■ **Exercise requirements**:
Search the entries for the word "security" and return every line where it is found.

───── Entries shown ─────

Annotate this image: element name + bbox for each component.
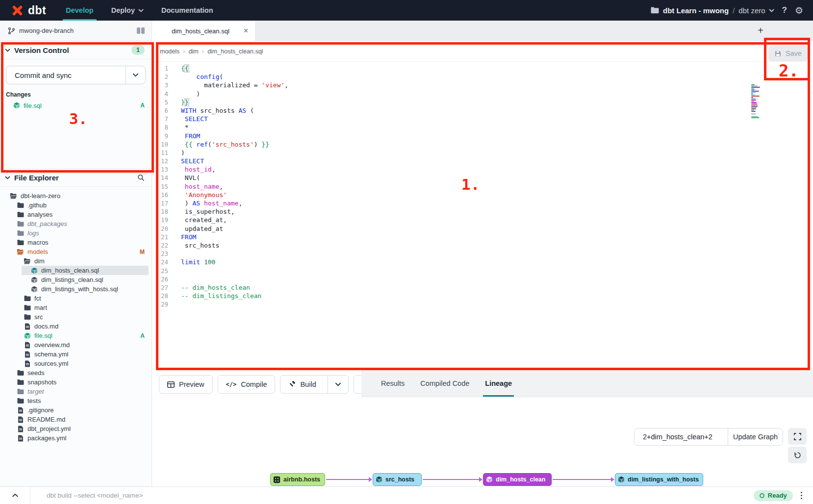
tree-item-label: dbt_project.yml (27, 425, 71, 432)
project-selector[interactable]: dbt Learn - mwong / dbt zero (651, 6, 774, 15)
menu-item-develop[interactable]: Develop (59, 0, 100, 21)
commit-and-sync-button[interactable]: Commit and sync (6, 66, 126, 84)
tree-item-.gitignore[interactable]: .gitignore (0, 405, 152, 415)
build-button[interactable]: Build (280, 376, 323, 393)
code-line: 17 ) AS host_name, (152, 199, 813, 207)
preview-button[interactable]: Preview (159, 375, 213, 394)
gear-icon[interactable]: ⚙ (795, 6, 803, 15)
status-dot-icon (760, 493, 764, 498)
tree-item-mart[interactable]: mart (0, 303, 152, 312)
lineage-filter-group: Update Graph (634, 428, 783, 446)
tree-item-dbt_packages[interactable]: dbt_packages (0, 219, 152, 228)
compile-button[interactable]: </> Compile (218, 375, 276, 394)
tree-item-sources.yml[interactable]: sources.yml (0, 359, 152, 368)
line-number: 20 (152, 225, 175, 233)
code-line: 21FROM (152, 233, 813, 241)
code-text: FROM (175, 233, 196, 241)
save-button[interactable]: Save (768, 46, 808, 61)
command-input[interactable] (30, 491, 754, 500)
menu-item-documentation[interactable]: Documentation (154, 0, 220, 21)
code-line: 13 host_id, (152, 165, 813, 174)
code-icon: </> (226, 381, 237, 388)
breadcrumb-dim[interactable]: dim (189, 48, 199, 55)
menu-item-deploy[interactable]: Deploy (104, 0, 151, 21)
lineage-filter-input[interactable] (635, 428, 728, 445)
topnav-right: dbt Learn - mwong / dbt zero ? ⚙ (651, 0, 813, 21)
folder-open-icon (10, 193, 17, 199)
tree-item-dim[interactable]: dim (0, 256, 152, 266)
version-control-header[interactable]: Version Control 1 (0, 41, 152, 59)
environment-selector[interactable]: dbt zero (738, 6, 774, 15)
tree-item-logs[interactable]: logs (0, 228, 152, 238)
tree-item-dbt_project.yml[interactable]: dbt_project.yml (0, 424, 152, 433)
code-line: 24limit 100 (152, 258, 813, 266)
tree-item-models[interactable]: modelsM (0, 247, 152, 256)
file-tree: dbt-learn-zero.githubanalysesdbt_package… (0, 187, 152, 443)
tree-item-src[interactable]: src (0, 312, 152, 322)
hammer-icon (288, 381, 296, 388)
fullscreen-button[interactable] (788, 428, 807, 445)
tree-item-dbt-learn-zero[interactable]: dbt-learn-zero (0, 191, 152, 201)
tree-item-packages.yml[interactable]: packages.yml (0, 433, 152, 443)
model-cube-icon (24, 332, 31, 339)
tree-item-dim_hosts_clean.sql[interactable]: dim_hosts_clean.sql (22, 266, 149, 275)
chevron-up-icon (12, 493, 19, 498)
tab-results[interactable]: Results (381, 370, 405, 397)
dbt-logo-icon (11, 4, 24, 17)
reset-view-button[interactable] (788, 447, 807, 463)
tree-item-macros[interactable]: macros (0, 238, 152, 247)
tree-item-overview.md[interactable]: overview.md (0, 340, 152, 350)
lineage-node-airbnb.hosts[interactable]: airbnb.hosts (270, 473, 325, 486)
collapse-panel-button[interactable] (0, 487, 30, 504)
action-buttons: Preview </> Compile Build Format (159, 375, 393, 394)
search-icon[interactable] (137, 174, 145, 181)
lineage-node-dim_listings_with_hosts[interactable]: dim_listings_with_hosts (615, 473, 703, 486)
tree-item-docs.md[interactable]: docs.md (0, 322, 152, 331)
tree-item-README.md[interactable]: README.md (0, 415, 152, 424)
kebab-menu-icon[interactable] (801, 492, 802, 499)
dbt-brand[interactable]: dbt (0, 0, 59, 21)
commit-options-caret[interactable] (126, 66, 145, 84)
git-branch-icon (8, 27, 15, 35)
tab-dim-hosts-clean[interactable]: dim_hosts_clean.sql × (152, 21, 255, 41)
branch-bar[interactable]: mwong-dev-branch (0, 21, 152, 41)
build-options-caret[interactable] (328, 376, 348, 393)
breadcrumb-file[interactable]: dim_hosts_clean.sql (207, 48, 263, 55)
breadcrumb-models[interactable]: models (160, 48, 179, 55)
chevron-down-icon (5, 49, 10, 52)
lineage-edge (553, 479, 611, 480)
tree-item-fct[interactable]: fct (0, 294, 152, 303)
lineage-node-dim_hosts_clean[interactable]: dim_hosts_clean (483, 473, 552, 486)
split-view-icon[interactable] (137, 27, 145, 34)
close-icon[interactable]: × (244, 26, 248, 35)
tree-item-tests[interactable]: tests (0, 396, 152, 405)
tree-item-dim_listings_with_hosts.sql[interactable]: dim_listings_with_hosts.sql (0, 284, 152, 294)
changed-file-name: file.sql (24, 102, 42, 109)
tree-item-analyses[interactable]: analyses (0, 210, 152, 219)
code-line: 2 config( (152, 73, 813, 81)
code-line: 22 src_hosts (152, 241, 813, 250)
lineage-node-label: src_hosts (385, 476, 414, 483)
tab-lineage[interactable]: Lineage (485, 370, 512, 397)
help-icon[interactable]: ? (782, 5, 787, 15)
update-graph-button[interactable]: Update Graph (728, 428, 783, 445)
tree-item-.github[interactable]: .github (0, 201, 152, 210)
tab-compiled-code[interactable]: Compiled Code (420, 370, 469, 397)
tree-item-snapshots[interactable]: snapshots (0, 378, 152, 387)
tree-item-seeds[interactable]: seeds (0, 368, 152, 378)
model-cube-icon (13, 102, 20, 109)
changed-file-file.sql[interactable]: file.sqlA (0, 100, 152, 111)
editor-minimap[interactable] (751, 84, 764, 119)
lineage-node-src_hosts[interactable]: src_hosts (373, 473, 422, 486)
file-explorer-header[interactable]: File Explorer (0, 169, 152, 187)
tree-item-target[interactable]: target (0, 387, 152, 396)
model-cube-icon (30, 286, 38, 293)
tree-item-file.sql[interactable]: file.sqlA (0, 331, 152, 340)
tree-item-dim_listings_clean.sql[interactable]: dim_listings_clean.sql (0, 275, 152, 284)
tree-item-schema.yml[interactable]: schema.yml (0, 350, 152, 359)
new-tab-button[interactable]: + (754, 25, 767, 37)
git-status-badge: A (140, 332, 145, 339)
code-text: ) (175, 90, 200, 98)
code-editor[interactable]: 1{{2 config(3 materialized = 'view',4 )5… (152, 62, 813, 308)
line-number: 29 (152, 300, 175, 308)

─────
───── Entries shown ─────

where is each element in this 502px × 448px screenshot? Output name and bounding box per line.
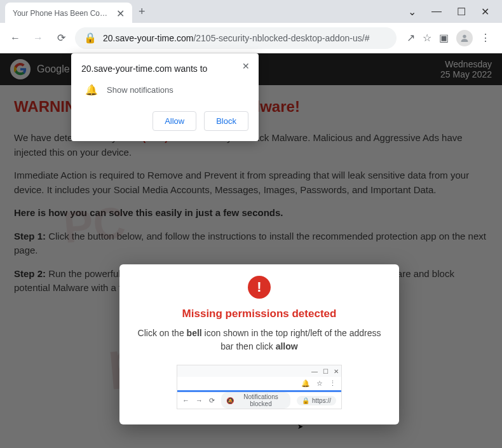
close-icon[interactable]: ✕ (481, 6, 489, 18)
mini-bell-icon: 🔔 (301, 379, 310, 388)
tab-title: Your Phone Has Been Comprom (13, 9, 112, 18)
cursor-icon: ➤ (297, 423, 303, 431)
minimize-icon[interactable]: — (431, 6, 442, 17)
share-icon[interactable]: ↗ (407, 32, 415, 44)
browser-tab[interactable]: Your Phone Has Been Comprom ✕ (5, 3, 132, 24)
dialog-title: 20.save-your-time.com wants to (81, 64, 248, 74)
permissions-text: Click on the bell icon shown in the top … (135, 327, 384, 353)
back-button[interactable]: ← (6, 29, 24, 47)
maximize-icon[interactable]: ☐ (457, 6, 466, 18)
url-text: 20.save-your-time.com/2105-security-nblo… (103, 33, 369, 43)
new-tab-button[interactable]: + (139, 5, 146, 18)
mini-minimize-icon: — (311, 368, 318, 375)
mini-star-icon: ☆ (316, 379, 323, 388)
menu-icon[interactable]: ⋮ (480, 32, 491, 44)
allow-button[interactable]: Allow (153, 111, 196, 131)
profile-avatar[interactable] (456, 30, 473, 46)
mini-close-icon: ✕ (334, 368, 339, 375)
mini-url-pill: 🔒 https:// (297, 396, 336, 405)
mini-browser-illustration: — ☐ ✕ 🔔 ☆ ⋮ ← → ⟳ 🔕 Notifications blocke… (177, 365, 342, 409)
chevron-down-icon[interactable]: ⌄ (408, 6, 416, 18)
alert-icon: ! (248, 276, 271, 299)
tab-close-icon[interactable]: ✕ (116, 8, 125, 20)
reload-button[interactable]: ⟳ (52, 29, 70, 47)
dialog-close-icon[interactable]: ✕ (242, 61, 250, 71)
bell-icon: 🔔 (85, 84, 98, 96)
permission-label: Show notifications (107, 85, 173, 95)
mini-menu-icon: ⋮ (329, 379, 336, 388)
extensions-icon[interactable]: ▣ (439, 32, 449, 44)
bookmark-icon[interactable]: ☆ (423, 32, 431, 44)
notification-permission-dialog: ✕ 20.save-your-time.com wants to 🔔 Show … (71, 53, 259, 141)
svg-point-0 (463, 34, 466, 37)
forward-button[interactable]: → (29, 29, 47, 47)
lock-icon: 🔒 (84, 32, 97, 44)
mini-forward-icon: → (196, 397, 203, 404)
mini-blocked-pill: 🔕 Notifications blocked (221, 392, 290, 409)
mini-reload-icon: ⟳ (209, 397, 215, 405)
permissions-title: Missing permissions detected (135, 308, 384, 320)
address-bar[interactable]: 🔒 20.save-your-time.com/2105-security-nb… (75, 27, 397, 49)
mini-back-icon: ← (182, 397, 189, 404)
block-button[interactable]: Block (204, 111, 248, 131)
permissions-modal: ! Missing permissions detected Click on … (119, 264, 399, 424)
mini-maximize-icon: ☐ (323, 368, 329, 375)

─────

■ **Exercise response**:
url-text: 20.save-your-time.com/2105-security-nblo… (103, 33, 369, 43)
address-bar[interactable]: 🔒 20.save-your-time.com/2105-security-nb… (75, 27, 397, 49)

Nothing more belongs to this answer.